Please, without any pictures, transcribe the lines from the one holding "Trabalhe Conosco" to the end of the listing, both ends included.

───── Data for this exercise ─────

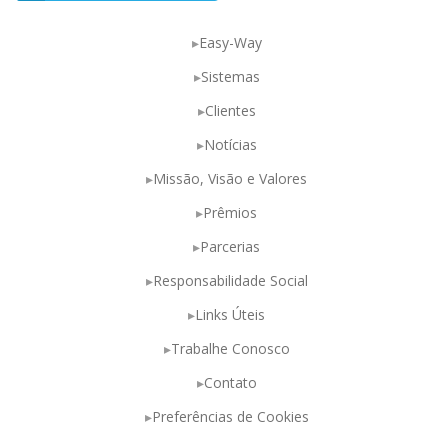
Easy-Way
Sistemas
Clientes
Notícias
Missão, Visão e Valores
Prêmios
Parcerias
Responsabilidade Social
Links Úteis
Trabalhe Conosco
Contato
Preferências de Cookies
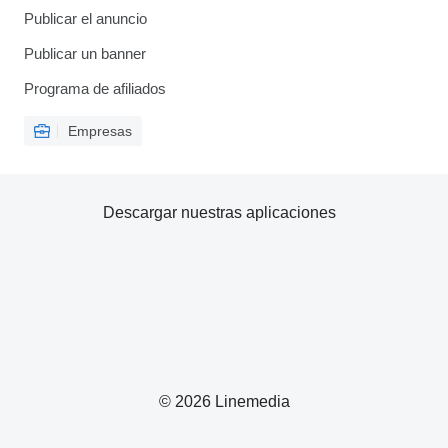
Publicar el anuncio
Publicar un banner
Programa de afiliados
Empresas
Descargar nuestras aplicaciones
© 2026 Linemedia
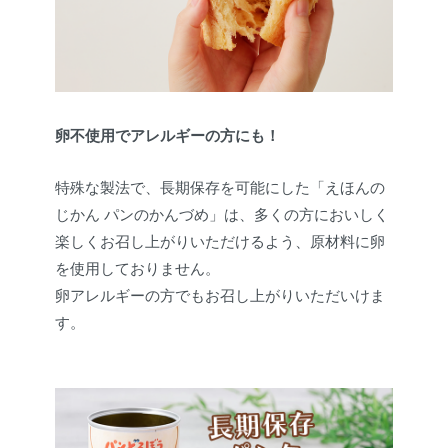
卵不使用でアレルギーの方にも！
特殊な製法で、長期保存を可能にした「えほんの
じかん パンのかんづめ」は、多くの方においしく
楽しくお召し上がりいただけるよう、原材料に卵
を使用しておりません。
卵アレルギーの方でもお召し上がりいただいけま
す。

─────

### Answer space
Trabalhe Conosco
Contato
Preferências de Cookies
Publicar el anuncio
Publicar un banner
Programa de afiliados
Empresas
Descargar nuestras aplicaciones
© 2026 Linemedia
卵不使用でアレルギーの方にも！
特殊な製法で、長期保存を可能にした「えほんの
じかん パンのかんづめ」は、多くの方においしく
楽しくお召し上がりいただけるよう、原材料に卵
を使用しておりません。
卵アレルギーの方でもお召し上がりいただいけま
す。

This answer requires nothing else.